In 1985, Wade Davis, a Canadian ethnobotanist from Harvard University, visited Haiti in order to isolate the chemicals which are responsible for turning a person into a zombie. He wrote about his findings in The Serphent and the Rainbow and Passage of Darkness: The Ethnobiology of the Haitian Zombie. He acquired five samples of the zombie powder and, after isolating the deadly ingredients, he concluded that zombies do indeed exist. According to him the active ingredient in coupe poudre is tetradoxin that is found in the puffer fish. The chemical is hundreds of times more deadly then cyanide. Davis argues that while a tiny quantity is sufficient to kill, an even smaller dose would send a person into a death-like state,inducing total body paralysis, although the brain would still be alert. The victim would be pronounced dead and be buried.
Davis has isolated other ingredients in coupe poudre. The plants Datura metel and Datura stramonium, known as zombie "cucumber," and a stinging plant called Mucuna pruriens, cause hallucinations and amnesia. According to Davis, the effects of the drugs wear off within twelve hours, after which the victim is exhumed and fed another cocktail of mind-altering hallucinogens, including astropine and scopolamine.

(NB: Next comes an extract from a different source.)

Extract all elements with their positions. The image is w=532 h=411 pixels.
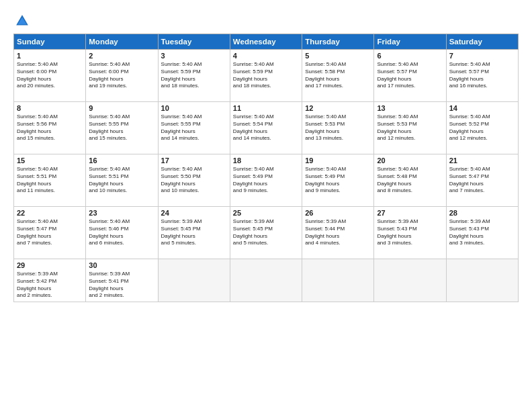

However, Davis points out that the drugs alone are not sufficient to bend the will of the bokor. He argues that the cultural beliefs of Haiti is such that every person is socially conditioned to believe in and accept zombification as a reality. Whereas a westerner undergoing such treatment would undoubtedly traumatized and disoriented, the belief system of Haitian victims would cause them to respond to the process in a culturally appropriate way. In other words, they would become zombies and bend themselves to the will of their masters because they believe in and are psychologically susceptible to the process.
Zombification is used by the secrete Bizango societies, which control Haitian life,
as a way of maintaining order. Davis interviewed Clairvius Narcisse who believed that he had been punished for stealing land from his brother. Zombification is therefore the ultimate sanction, the equivalent of capital punishment in other countries.